Seit Sommer 2019 gibt es im SPNV in Baden-Württemberg auf den meisten Strecken mit neuen Betreibern große Probleme und viele Beschwerden der betroffenen Fahrgäste. „Zugausfälle, zu geringe Kapazitäten und Verspätungen sind auf der Residenz-, der Franken-, Filstalbahn sowie der Breisgau-S-Bahn seit Wochen, teilweise Monate tägliches Erlebnis der Pendler“, stellt Matthias Lieb, Landesvorsitzender des ökologischen Verkehrsclub VCD fest.

Für ihn stellt sich die Frage, wie dies geschehen konnte, war doch erklärtes Ziel der Landesregierung und des Verkehrsministers, mit neuen Zügen und mehr Verbindungen die Menschen zum Umsteigen auf Bus und Bahn zu bewegen. Verständlich sei, dass im Landtag in erster Linie der Verkehrsminister politisch verantwortlich gemacht werde, doch was sind Versäumnisse dieser Regierung und was ist von anderer Seite zu vertreten, fragt sich der VCD.

Tatsächlich wurde in den letzten rund achtzig Jahren Verkehrspolitik überwiegend Politik für das Auto gemacht, die Bahn kam weitgehend „unter die Räder“ und wurde klein- und kaputtgespart. Verkehrsminister Winfried Hermann (Grüne) habe mit seiner, so Lieb wörtlich, „bahnfreundlichen Politik wie der Einführung des BW-Tarifs, der Initiative für Streckenreaktivierungen und auch dem Metropol-Express-Konzept rund um Stuttgart wichtige und richtige Entscheidungen getroffen.“

„Andere Bundesländer und die dortigen Fahrgäste haben die jetzigen Erfahrungen mit Betriebsübernahmen durch neue Betreiber mit neuen Fahrzeugen schon vor Jahren gemacht, auch dort hat es oft monatelang ähnliche Probleme gegeben“, moniert Matthias Lieb. In Baden-Württemberg habe aus Sicht des VCD zur verdeckten Finanzierung von Stuttgart 21 die frühere schwarz-gelbe Landesregierung jedoch jahrelang den Wettbewerb ausgebremst, in dem zu überhöhten Preisen eine Direktvergabe an DB Regio erfolgte.

Somit wurden im großen Stil erst ab 2011 wettbewerbliche Verfahren vorbereitet, die seit 2018 in die Umsetzung kämen. Betrachte man die letzten Betriebsaufnahmen, so zeige sich, dass die Übernahme der Strecke Aalen – Ulm durch die landeseigene SWEG geräuschlos erfolgte und diese Linie ganz oben auf der Pünktlichkeitsstatistik stehe, so der VCD. Dort erfolgte die Auslieferung der Fahrzeuge auch pünktlich.

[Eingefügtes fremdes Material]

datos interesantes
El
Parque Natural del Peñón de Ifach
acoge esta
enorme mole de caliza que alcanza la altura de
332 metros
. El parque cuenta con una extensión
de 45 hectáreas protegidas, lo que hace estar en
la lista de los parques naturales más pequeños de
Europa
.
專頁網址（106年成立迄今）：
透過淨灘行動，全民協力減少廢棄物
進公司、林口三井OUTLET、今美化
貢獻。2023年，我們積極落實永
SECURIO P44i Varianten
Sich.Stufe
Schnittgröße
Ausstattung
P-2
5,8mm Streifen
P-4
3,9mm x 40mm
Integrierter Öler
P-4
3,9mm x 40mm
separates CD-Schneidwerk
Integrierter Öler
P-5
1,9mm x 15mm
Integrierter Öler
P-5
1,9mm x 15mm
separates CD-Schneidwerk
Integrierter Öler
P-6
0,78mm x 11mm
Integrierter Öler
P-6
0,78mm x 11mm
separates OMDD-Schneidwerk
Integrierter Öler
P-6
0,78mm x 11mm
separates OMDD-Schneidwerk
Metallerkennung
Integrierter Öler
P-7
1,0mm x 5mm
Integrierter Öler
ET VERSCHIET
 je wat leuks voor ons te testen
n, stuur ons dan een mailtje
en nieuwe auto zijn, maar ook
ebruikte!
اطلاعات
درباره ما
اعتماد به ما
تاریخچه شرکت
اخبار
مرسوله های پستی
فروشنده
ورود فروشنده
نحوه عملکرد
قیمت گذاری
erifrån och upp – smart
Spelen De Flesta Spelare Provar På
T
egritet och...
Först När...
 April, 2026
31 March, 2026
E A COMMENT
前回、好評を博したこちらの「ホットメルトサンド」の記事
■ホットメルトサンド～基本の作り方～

Erfolgreich laufe ebenfalls das Netz Gäu-Murr, das DB Regio gewonnen habe. Die neuen Betreiber Abellio und Go-Ahead hätten Neufahrzeuge bei Bombardier bzw. Stadler bestellt, diese jedoch nicht rechtzeitig, dafür mit vielen Mängeln erhalten. Diese Fahrzeugmängel führten zu Zugausfällen und Verspätungen (Türstörungen), was wiederum die Fahrgäste verärgere, die ihren Unmut das Fahrpersonal spüren ließen.

Bei ohnehin angespannter Personallage sei es dann kein Wunder, wenn die Motivation des Personals sinke und sich Zugbegleiter und Triebfahrzeugführer krank melden würden – was dann zu noch mehr Zugausfällen führe, beschreibt Lieb diesen Teufelskreis. Rund um Stuttgart kämen noch die Probleme durch den Bau von Stuttgart 21 erschwerend hinzu, so der VCD.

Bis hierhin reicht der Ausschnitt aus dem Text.